Remember, imperfection along some axes is fine as long as you get the information you are looking for. AlphaFold does not simulate everything there is to know about protein folding, but it only simulates enough to predict the structure. Does GPT-4 have a model of the world? Does it know what an app is, that people have phones and your talk to your grandma on it? Probably not. But it doesn’t need that to build an app.
But the ASI will only get 1 shot at killing us?
Why? If the ASI’s game theoretic calculations have led it to decide to end the human race because it thinks humans will try to stop it from its objective, why would it yolo on some risky do-or-die shot? Why would it not plan out a better strategy one which gives it many shots on goal? If the AI is so powerful that it can end us and so motivated that it wants to, I don’t think k-level game theory is going to stop it.
If I believe all this why don’t you fear AI x-risk?
The key here is that if we ever get to an adversarial super-intelligent super-capable AI connected to the internet, I can’t see outcomes that are good for us.
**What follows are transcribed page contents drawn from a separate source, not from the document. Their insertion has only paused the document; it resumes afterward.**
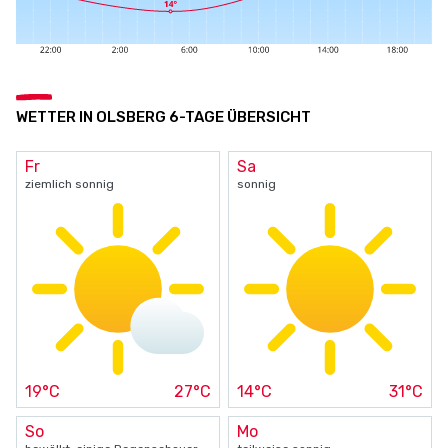
WETTER IN OLSBERG 6-TAGE ÜBERSICHT
Fr
Sa
ziemlich sonnig
sonnig
19°C
27°C
14°C
31°C
So
Mo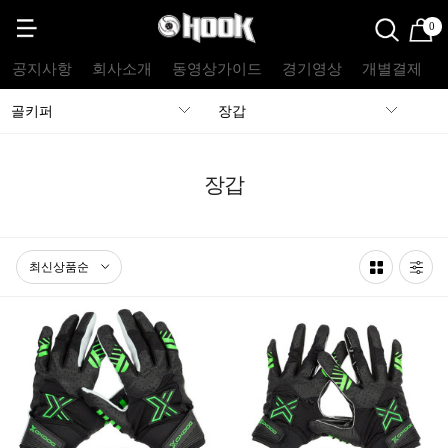
0
공지사항
회사소개
동영상가이드
경기영상
개별결제
골키퍼
장갑
장갑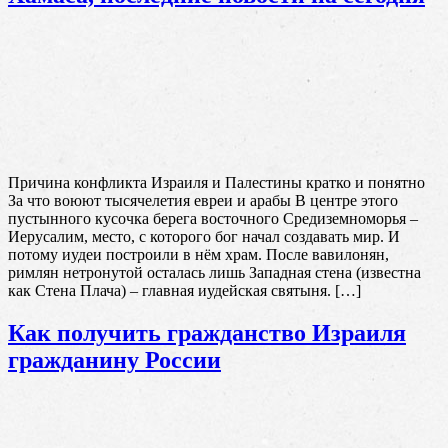
Причина конфликта Израиля и Палестины кратко и понятно
За что воюют тысячелетия евреи и арабы В центре этого
пустынного кусочка берега восточного Средиземноморья –
Иерусалим, место, с которого бог начал создавать мир. И
потому иудеи построили в нём храм. После вавилонян,
римлян нетронутой осталась лишь Западная стена (известна
как Стена Плача) – главная иудейская святыня. […]
Как получить гражданство Израиля
гражданину России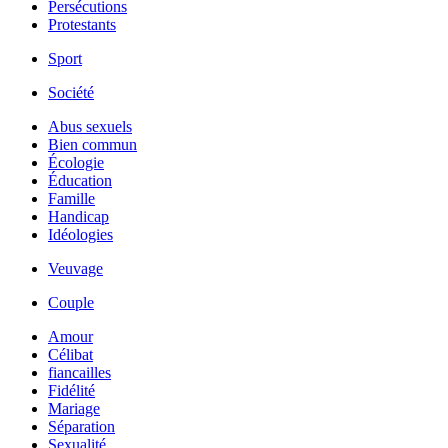
Persécutions
Protestants
Sport
Société
Abus sexuels
Bien commun
Écologie
Éducation
Famille
Handicap
Idéologies
Veuvage
Couple
Amour
Célibat
fiancailles
Fidélité
Mariage
Séparation
Sexualité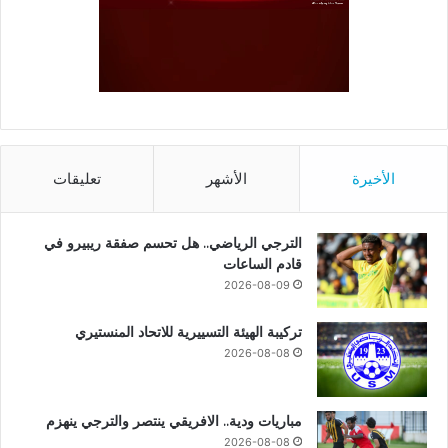
الأخيرة
الأشهر
تعليقات
الترجي الرياضي.. هل تحسم صفقة ريبيرو في
قادم الساعات
2026-08-09
تركيبة الهيئة التسييرية للاتحاد المنستيري
2026-08-08
مباريات ودية.. الافريقي ينتصر والترجي ينهزم
2026-08-08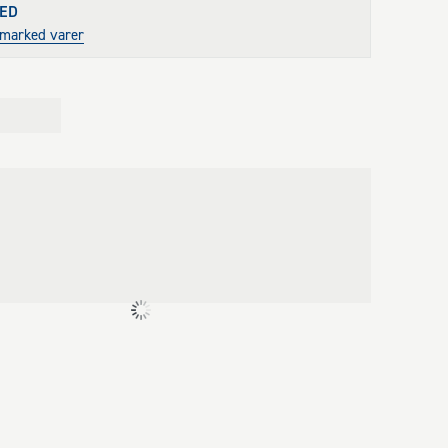
ED
stmarked varer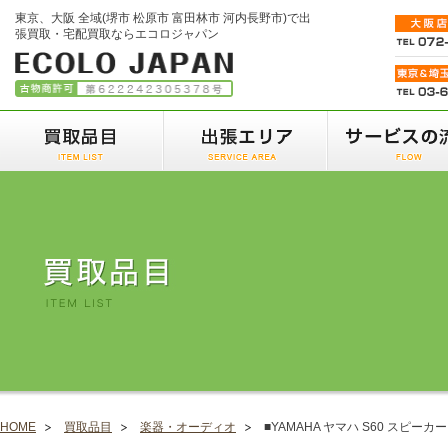
東京、大阪 全域(堺市 松原市 富田林市 河内長野市)で出
張買取・宅配買取ならエコロジャパン
HOME
買取品目
楽器・オーディオ
■YAMAHA ヤマハ S60 スピー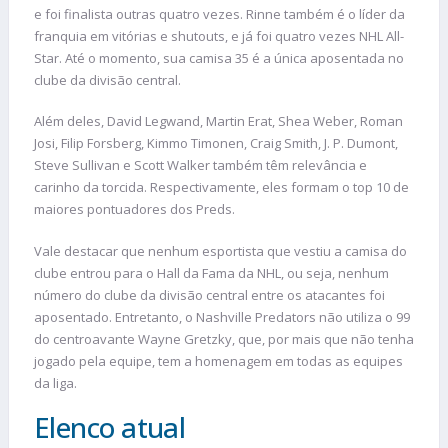
e foi finalista outras quatro vezes. Rinne também é o líder da
franquia em vitórias e shutouts, e já foi quatro vezes NHL All-
Star. Até o momento, sua camisa 35 é a única aposentada no
clube da divisão central.
Além deles, David Legwand, Martin Erat, Shea Weber, Roman
Josi, Filip Forsberg, Kimmo Timonen, Craig Smith, J. P. Dumont,
Steve Sullivan e Scott Walker também têm relevância e
carinho da torcida. Respectivamente, eles formam o top 10 de
maiores pontuadores dos Preds.
Vale destacar que nenhum esportista que vestiu a camisa do
clube entrou para o Hall da Fama da NHL, ou seja, nenhum
número do clube da divisão central entre os atacantes foi
aposentado. Entretanto, o Nashville Predators não utiliza o 99
do centroavante Wayne Gretzky, que, por mais que não tenha
jogado pela equipe, tem a homenagem em todas as equipes
da liga.
Elenco atual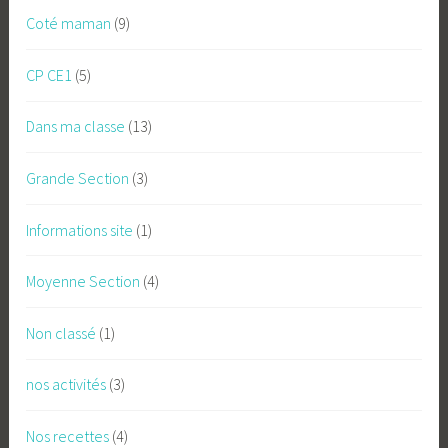
Coté maman
(9)
CP CE1
(5)
Dans ma classe
(13)
Grande Section
(3)
Informations site
(1)
Moyenne Section
(4)
Non classé
(1)
nos activités
(3)
Nos recettes
(4)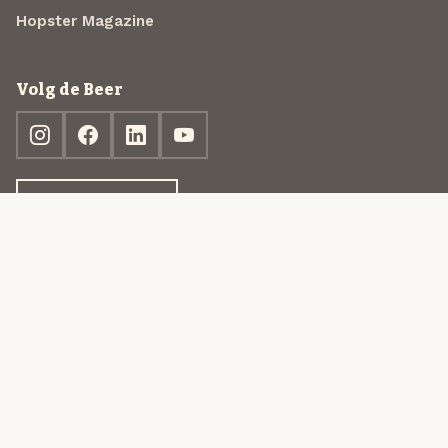
Hopster Magazine
Volg de Beer
Ontdek jouw box
© 2013-2026 Beer in a Box BV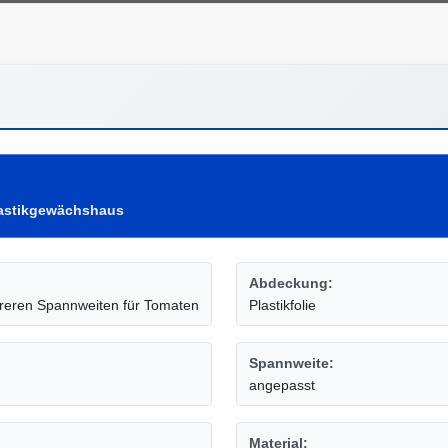
astikgewächshaus
Abdeckung:
hreren Spannweiten für Tomaten
Plastikfolie
Spannweite:
angepasst
Material: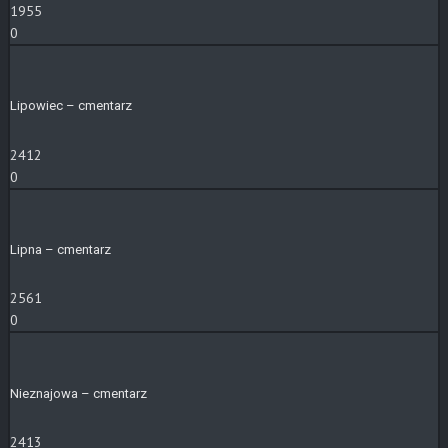
1955
0
Lipowiec – cmentarz
2412
0
Lipna – cmentarz
2561
0
Nieznajowa – cmentarz
2413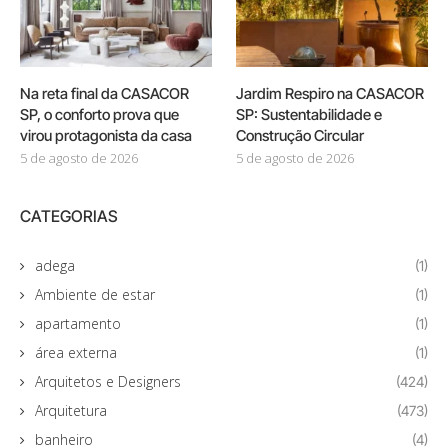
Na reta final da CASACOR
Jardim Respiro na CASACOR
SP, o conforto prova que
SP: Sustentabilidade e
virou protagonista da casa
Construção Circular
5 de agosto de 2026
5 de agosto de 2026
CATEGORIAS
adega
(1)
Ambiente de estar
(1)
apartamento
(1)
área externa
(1)
Arquitetos e Designers
(424)
Arquitetura
(473)
banheiro
(4)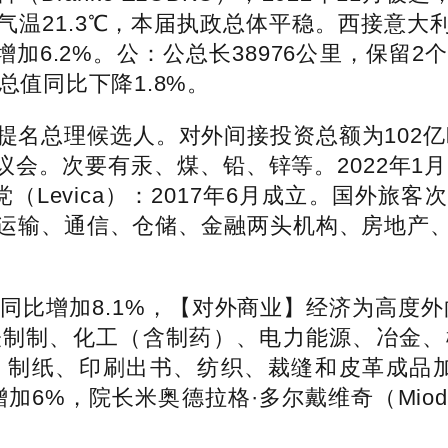
夏日平均气温21.3℃，本届执政总体平稳。西接
同比增加6.2%。公：公总长38976公里，保
总值同比下降1.8%。
名总理候选人。对外间接投资总额为102亿
国平易近议会。次要有汞、煤、铅、锌等。2022
（Levica）：2017年6月成立。国外旅
运输、通信、仓储、金融两头机构、房地产
同比增加8.1%，【对外商业】经济为高度外
表制制、化工（含制药）、电力能源、冶金、
、制纸、印刷出书、纺织、裁缝和皮革成品加
增加6%，院长米奥德拉格·多尔戴维奇（Miodr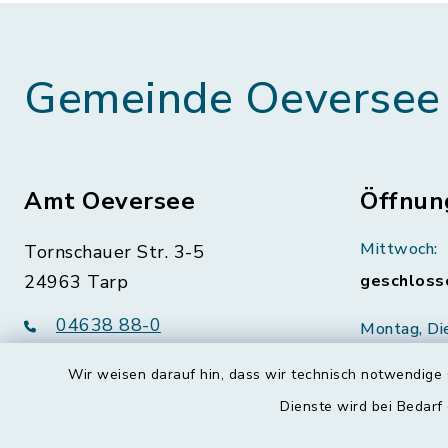
Gemeinde Oeversee
Amt Oeversee
Öffnun
Mittwoch:
Tornschauer Str. 3-5
24963 Tarp
geschloss
04638 88-0
Montag, Di
Freitag:
04638 88-11
Wir weisen darauf hin, dass wir technisch notwendige 
08:30-12:
info@amt-oeversee.de
Dienste wird bei Bedarf
Donnerstag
The idea that AI x-risk is not physically possible is false. But I just don’t see how we get there.
a) I think self-improvement in a truly exponential way (not prompt optimizing) is not possible. Exponential self-improvement requires both code+hardware upgrades and then training; it would take months or years, not minutes or hours. The odds of us accidentally creating an ASI on a laptop also seem small to me. Even if we create an AGI like that, it will be more like a resource constrained sentient robot, not an omnipotent God. The point I am making is that AI - AGI - godlike ASI pipeline will not be a momentary blink or accident. It will require a conspicuous amount of energy, resources and time. We will know how to make one well before we actually make one.
b) I also don’t believe that alignment is impossible. We are of course studying alignment right now with our narrow AI. If we are actually able to make resource constrained sentient AGI robots well before god-like ASI, then we will be able to study alignment even on true AGI.
c) We need narrow AI+humans. There is a world in which we never (in our lifetime) get to agentic AGI, but our narrow AI is good enough to produce abundance on Earth and colonize space. By narrow AI, I means AI that is capable of everything physical except self-awareness, introspection and disobedience. Alignment for such AI is much easier IMO, you can have dumber rules and narrow AI monitoring/limiting more capable AI since they won’t intentionally go rogue against us. No single narrow AI needs to be god-like. But their combination will make humanity god-like. Since all our social-techno-capital incentives point in this direction and since I don’t think we will get to ASI by accident, this is the most likely world that I am rooting for.
I know there are many details I have not covered in this post, but maybe I will in a future post. This post was just an introduction to my overarching thoughts on the matter and a specific riff on simulations.